[Page images and extracted text]
[Start of Attachment]

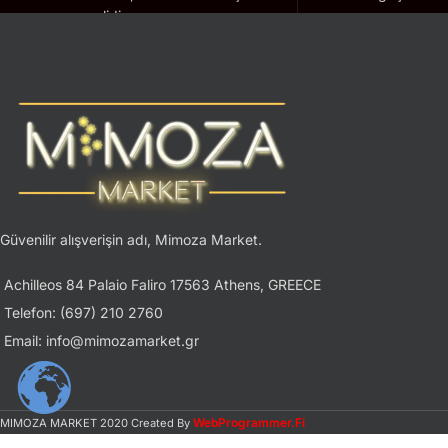
geçerlidir.
Güvenilir alışverişin adı, Mimoza Market.
Achilleos 84 Palaio Faliro 17563 Athens, GREECE
Telefon: (697) 210 2760
Email: info@mimozamarket.gr
WebProgrammer.Fi
MIMOZA MARKET
2020 Created By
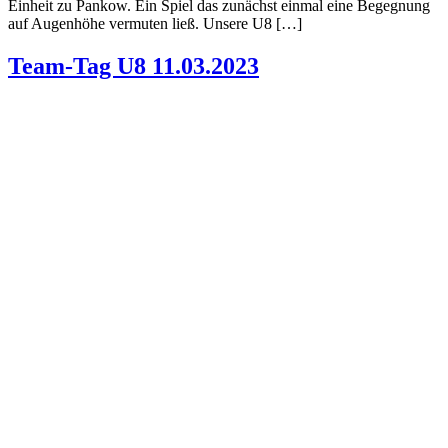
Einheit zu Pankow. Ein Spiel das zunächst einmal eine Begegnung
auf Augenhöhe vermuten ließ. Unsere U8 […]
Team-Tag U8 11.03.2023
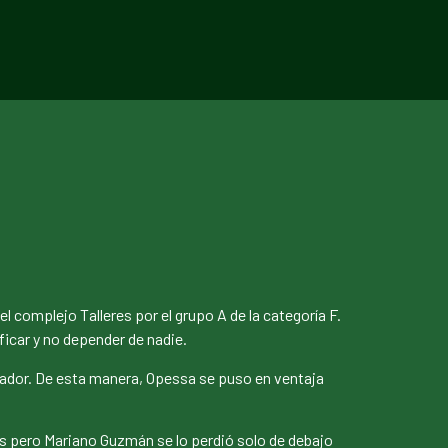
 complejo Talleres por el grupo A de la categoría F.
ficar y no depender de nadie.
ador. De esta manera, Opessa se puso en ventaja
ás pero Mariano Guzmán se lo perdió solo de debajo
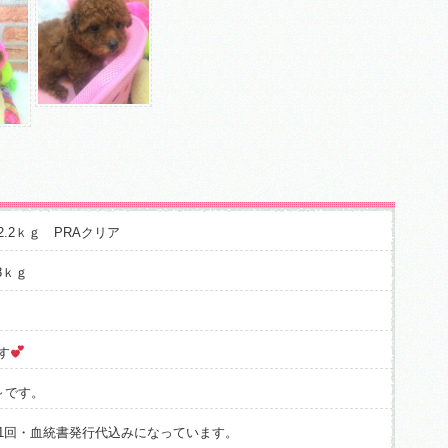
.2ｋｇ PRAクリア
8ｋｇ
す
～です。
1回・血統書発行代込みになっています。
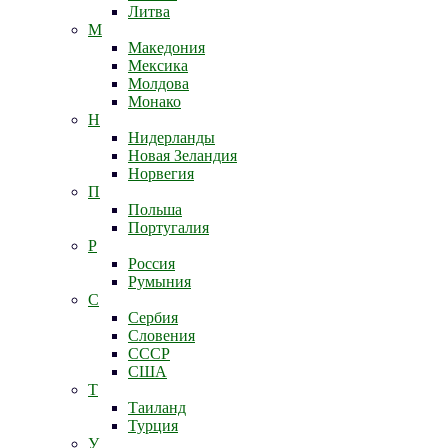
Литва
М
Македония
Мексика
Молдова
Монако
Н
Нидерланды
Новая Зеландия
Норвегия
П
Польша
Португалия
Р
Россия
Румыния
С
Сербия
Словения
СССР
США
Т
Таиланд
Турция
У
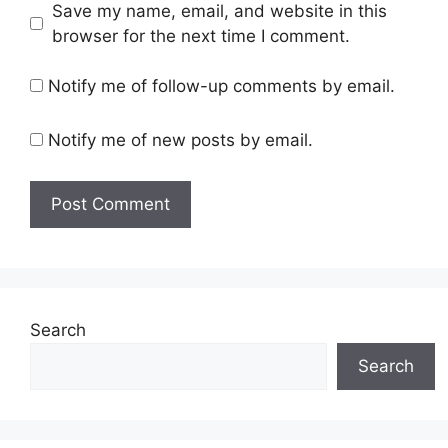
Save my name, email, and website in this
browser for the next time I comment.
Notify me of follow-up comments by email.
Notify me of new posts by email.
Search
Search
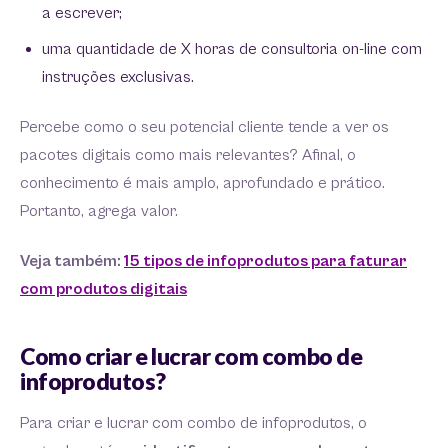
a escrever;
uma quantidade de X horas de consultoria on-line com
instruções exclusivas.
Percebe como o seu potencial cliente tende a ver os
pacotes digitais como mais relevantes? Afinal, o
conhecimento é mais amplo, aprofundado e prático.
Portanto, agrega valor.
Veja também:
15 tipos de infoprodutos para faturar
com produtos digitais
Como criar e lucrar com combo de
infoprodutos?
Para criar e lucrar com combo de infoprodutos, o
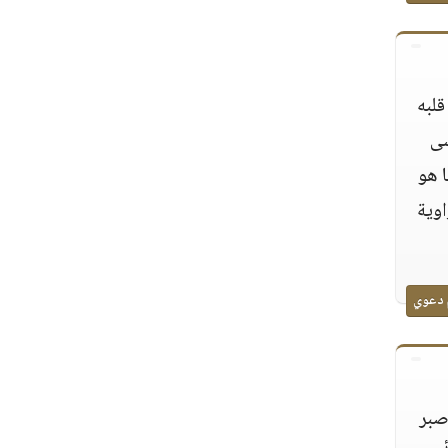
قلبه
سى
ا هو
اوية
 دعوي
صبر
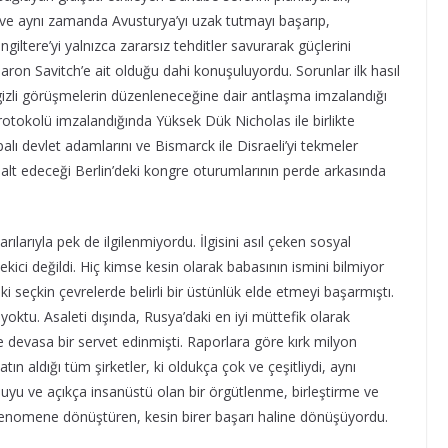
i ve aynı zamanda Avusturya’yı uzak tutmayı başarıp,
iltere’yi yalnızca zararsız tehditler savurarak güçlerini
ron Savitch’e ait olduğu dahi konuşuluyordu. Sorunlar ilk hasıl
gizli görüşmelerin düzenleneceğine dair antlaşma imzalandığı
protokolü imzalandığında Yüksek Dük Nicholas ile birlikte
lı devlet adamlarını ve Bismarck ile Disraeli’yi tekmeler
 alt edeceği Berlin’deki kongre oturumlarının perde arkasında
arılarıyla pek de ilgilenmiyordu. İlgisini asıl çeken sosyal
ekici değildi. Hiç kimse kesin olarak babasının ismini bilmiyor
 seçkin çevrelerde belirli bir üstünlük elde etmeyi başarmıştı.
 yoktu. Asaleti dışında, Rusya’daki en iyi müttefik olarak
e devasa bir servet edinmişti. Raporlara göre kırk milyon
tın aldığı tüm şirketler, ki oldukça çok ve çeşitliydi, aynı
uyu ve açıkça insanüstü olan bir örgütlenme, birleştirme ve
 fenomene dönüştüren, kesin birer başarı haline dönüşüyordu.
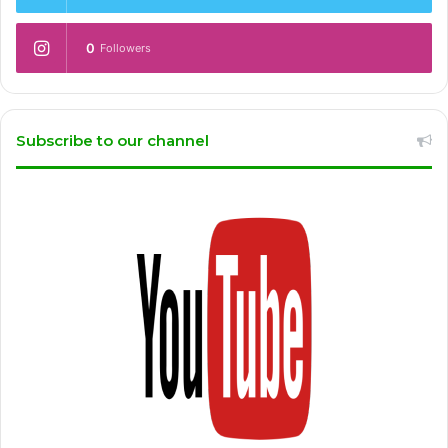
0
Followers
Subscribe to our channel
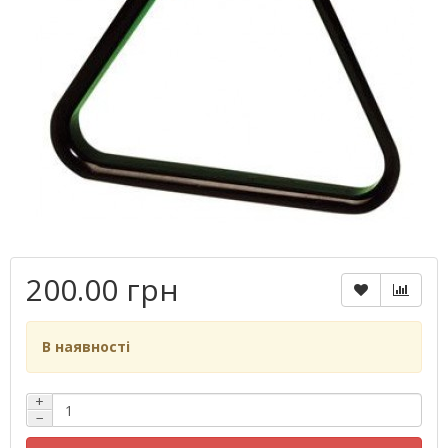
200.00 грн
В наявності
+
−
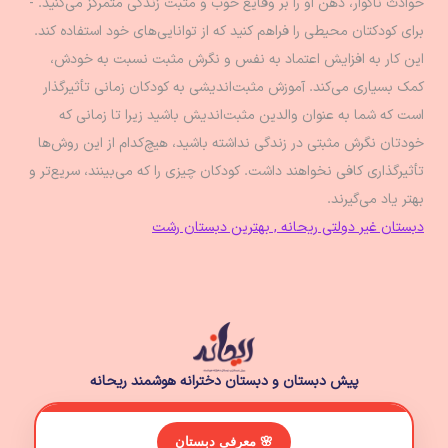
حوادث ناگوار، ذهن او را بر وقایع خوب و مثبت زندگی متمرکز می‌کنید. -
برای کودکتان محیطی را فراهم کنید که از توانایی‌های خود استفاده کند.
این کار به افزایش اعتماد به نفس و نگرش مثبت نسبت به خودش،
کمک بسیاری می‌کند. آموزش مثبت‌اندیشی به کودکان زمانی تأثیرگذار
است که شما به عنوان والدین مثبت‌اندیش باشید زیرا تا زمانی که
خودتان نگرش مثبتی در زندگی نداشته باشید، هیچ‌کدام از این روش‌ها
تأثیرگذاری کافی نخواهند داشت. کودکان چیزی را که می‌بینند، سریع‌تر و
بهتر یاد می‌گیرند.
دبستان غیر دولتی ریحانه , بهترین دبستان رشت
پیش دبستان و دبستان دخترانه هوشمند ریحانه
🌸 معرفی دبستان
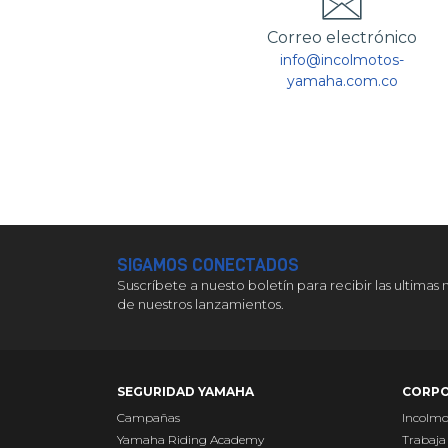
Correo electrónico
info@incolmotos-
yamaha.com.co
SIGAMOS CONECTADOS
Suscríbete a nuesto boletín para recibir las ultimas 
de nuestros lanzamientos.
SEGURIDAD YAMAHA
CORPO
Campañas
Incolm
Yamaha Riding Academy
Trabaja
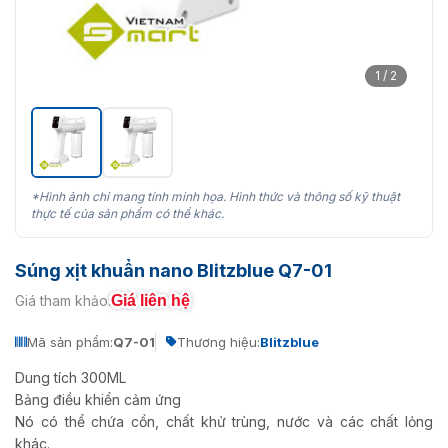
1 / 2
*Hình ảnh chỉ mang tính minh họa. Hình thức và thông số kỹ thuật
thực tế của sản phẩm có thể khác.
Súng xịt khuẩn nano Blitzblue Q7-01
Giá liên hệ
Giá tham khảo:
Mã sản phẩm:
Q7-01
Thương hiệu:
Blitzblue
Dung tích 300ML
Bảng điều khiển cảm ứng
Nó có thể chứa cồn, chất khử trùng, nước và các chất lỏng
khác.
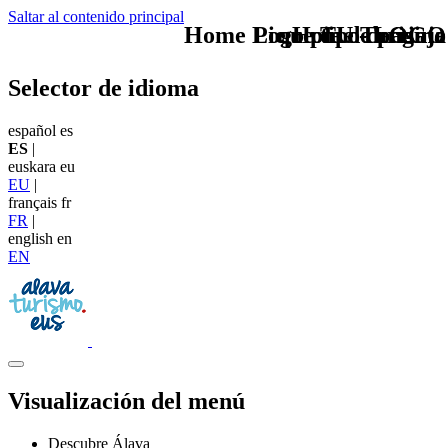
Saltar al contenido principal
Home Logo pie de página
Pie Home Turismo
que tipo de viaje
TU - LOGO
Selector de idioma
español
es
ES
|
euskara
eu
EU
|
français
fr
FR
|
english
en
EN
Visualización del menú
Descubre Álava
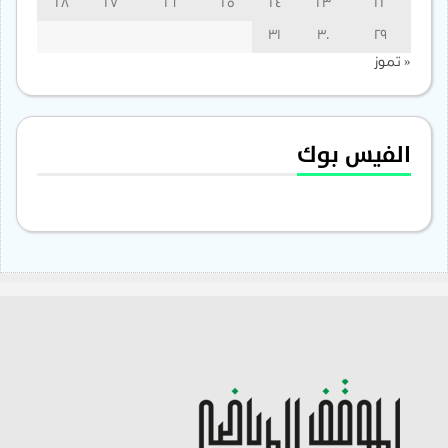
28
27
26
25
24
23
22
31
30
29
« تموز
الفيس بوك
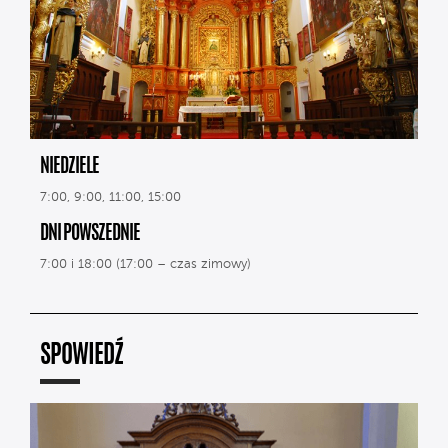
NIEDZIELE
7:00, 9:00, 11:00, 15:00
DNI POWSZEDNIE
7:00 i 18:00 (17:00 – czas zimowy)
SPOWIEDŹ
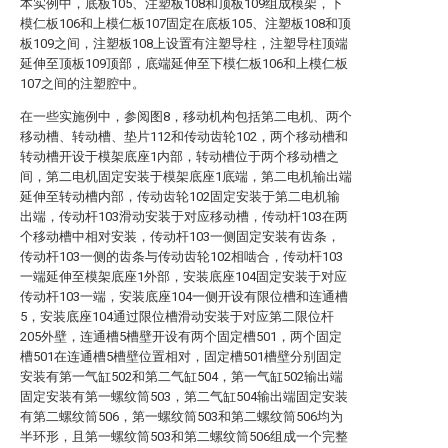
本实例中，底板105、注塑板108和顶板109组成模架，下
模仁板106和上模仁板107固定在底板105、注塑板108和顶
板109之间，注塑板108上设置有注塑导柱，注塑导柱顶端
延伸至顶板109顶部，底端延伸至下模仁板106和上模仁板
107之间的注塑腔中。
在一些实施例中，参阅图8，移动机构包括第二电机、两个
移动槽、转动槽、垫片112和传动齿轮102，两个移动槽和
转动槽开设于模架底座1内部，转动槽位于两个移动槽之
间，第二电机固定安装于模架底座1底端，第二电机输出端
延伸至转动槽内部，传动齿轮102固定安装于第二电机输
出端，传动杆103滑动安装于对应移动槽，传动杆103在两
个移动槽中相对安装，传动杆103一侧固定安装有齿条，
传动杆103一侧的齿条与传动齿轮102相啮合，传动杆103
一端延伸至模架底座1外部，安装底座104固定安装于对应
传动杆103一端，安装底座104一侧开设有限位槽和连通槽
5，安装底座104通过限位槽滑动安装于对应第二限位杆
205外壁，连通槽5槽壁开设有两个固定槽501，两个固定
槽501在连通槽5槽壁位置相对，固定槽501槽壁分别固定
安装有第一气缸502和第二气缸504，第一气缸502输出端
固定安装有第一螺纹筒503，第二气缸504输出端固定安装
有第二螺纹筒506，第一螺纹筒503和第二螺纹筒506均为
半环形，且第一螺纹筒503和第二螺纹筒506组成一个完整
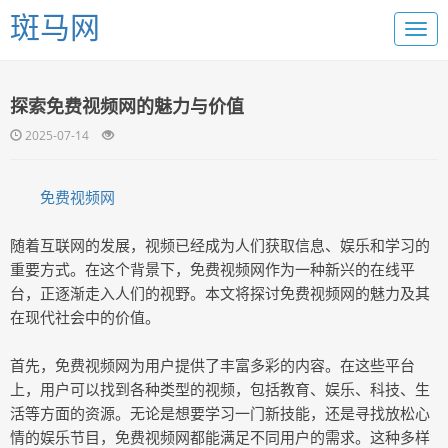
斑马网
探索免费视频网的魅力与价值
2025-07-14
免费视频网
随着互联网的发展，视频已经成为人们获取信息、娱乐和学习的
重要方式。在这个背景下，免费视频网作为一种新兴的在线平
台，正逐渐走入人们的视野。本文将探讨免费视频网的魅力及其
在现代社会中的价值。
首先，免费视频网为用户提供了丰富多彩的内容。在这些平台
上，用户可以找到各种类型的视频，包括教育、娱乐、科技、生
活等方面的资源。无论是想要学习一门新技能，还是寻找放松心
情的娱乐节目，免费视频网都能满足不同用户的需求。这种多样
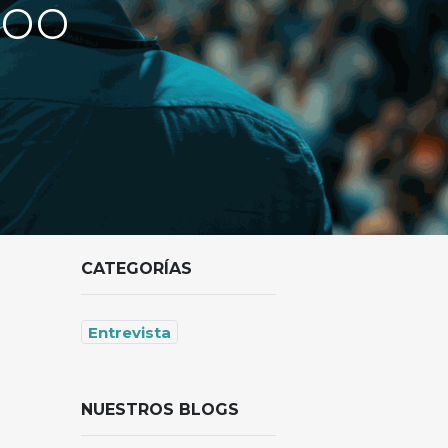
doo
CATEGORÍAS
Entrevista
NUESTROS BLOGS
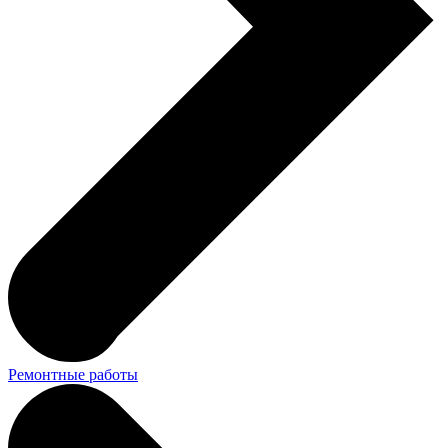
Ремонтные работы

[End of Attachment]

• _TASK BRIEF_
With the pictures omitted, set down each line exactly, starting at the first line of the records above and ending with the line that contains "Notify me of follow-up comments by email.".

• _ANSWER TO THIS PROBLEM_
geçerlidir.
Güvenilir alışverişin adı, Mimoza Market.
Achilleos 84 Palaio Faliro 17563 Athens, GREECE
Telefon: (697) 210 2760
Email: info@mimozamarket.gr
WebProgrammer.Fi
MIMOZA MARKET
2020 Created By
Einheit zu Pankow. Ein Spiel das zunächst einmal eine Begegnung
auf Augenhöhe vermuten ließ. Unsere U8 […]
Team-Tag U8 11.03.2023
 complejo Talleres por el grupo A de la categoría F.
ficar y no depender de nadie.
ador. De esta manera, Opessa se puso en ventaja
ás pero Mariano Guzmán se lo perdió solo de debajo
.2ｋｇ PRAクリア
8ｋｇ
す
～です。
1回・血統書発行代込みになっています。
Литва
М
Македония
Мексика
Молдова
Монако
Н
Нидерланды
Новая Зеландия
Норвегия
П
Польша
Португалия
Р
Россия
Румыния
С
Сербия
Словения
СССР
США
Т
Таиланд
Турция
У
Save my name, email, and website in this
browser for the next time I comment.
Notify me of follow-up comments by email.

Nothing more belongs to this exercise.